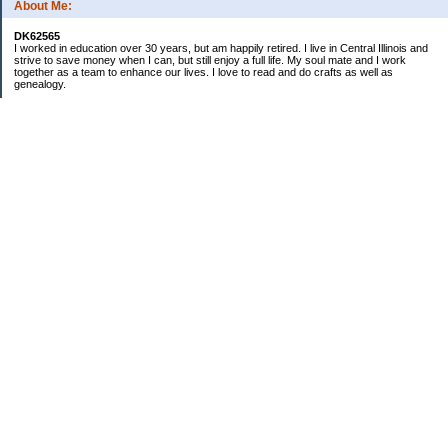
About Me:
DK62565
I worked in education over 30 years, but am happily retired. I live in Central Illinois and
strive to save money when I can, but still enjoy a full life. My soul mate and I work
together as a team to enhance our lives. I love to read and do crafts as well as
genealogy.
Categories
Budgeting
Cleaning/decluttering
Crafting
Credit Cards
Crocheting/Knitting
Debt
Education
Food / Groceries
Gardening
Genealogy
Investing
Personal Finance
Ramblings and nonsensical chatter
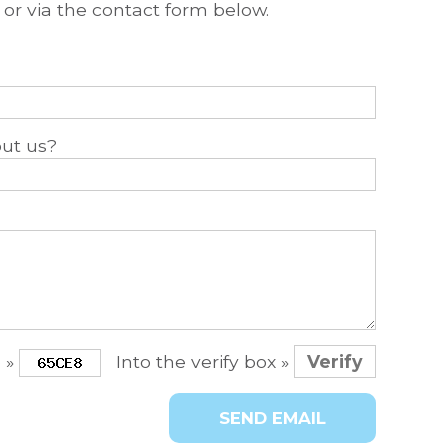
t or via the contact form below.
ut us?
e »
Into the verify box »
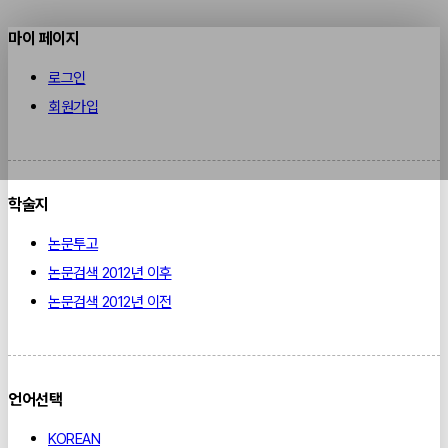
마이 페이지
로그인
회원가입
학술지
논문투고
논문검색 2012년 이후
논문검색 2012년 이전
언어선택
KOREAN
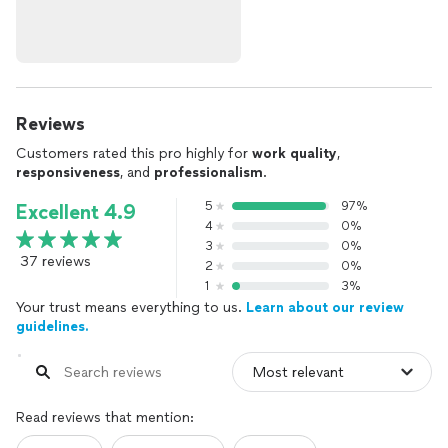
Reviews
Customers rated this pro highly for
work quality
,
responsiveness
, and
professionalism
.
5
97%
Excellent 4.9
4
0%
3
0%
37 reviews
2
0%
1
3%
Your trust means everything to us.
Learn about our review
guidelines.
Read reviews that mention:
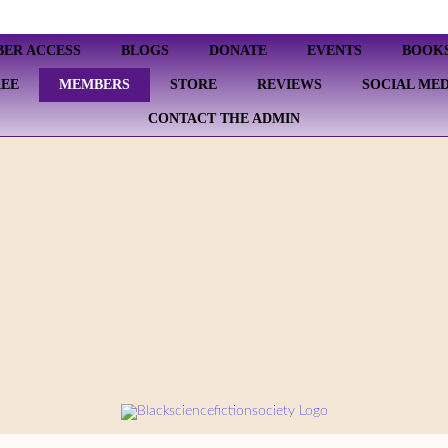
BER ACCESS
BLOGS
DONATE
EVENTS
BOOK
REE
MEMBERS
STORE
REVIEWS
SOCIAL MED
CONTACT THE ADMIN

_WHAT IS REQUIRED_
Every line from the one containing "together as a" through the end of the entries above is to be copied exactly; pictures are to be left out.

_EXPECTED OUTPUT_
together as a team to enhance our lives. I love to read and do crafts as well as
genealogy.
Categories
Budgeting
Cleaning/decluttering
Crafting
Credit Cards
Crocheting/Knitting
Debt
Education
Food / Groceries
Gardening
Genealogy
Investing
Personal Finance
Ramblings and nonsensical chatter
t or via the contact form below.
ut us?
e »
Into the verify box »
마이 페이지
로그인
회원가입
학술지
논문투고
논문검색 2012년 이후
논문검색 2012년 이전
언어선택
KOREAN
Reviews
Customers rated this pro highly for
work quality
,
responsiveness
, and
professionalism
.
5
97%
Excellent 4.9
4
0%
3
0%
37 reviews
2
0%
1
3%
Your trust means everything to us.
Learn about our review
guidelines.
Read reviews that mention:
BER ACCESS
BLOGS
DONATE
EVENTS
BOOK
REE
MEMBERS
STORE
REVIEWS
SOCIAL MED
CONTACT THE ADMIN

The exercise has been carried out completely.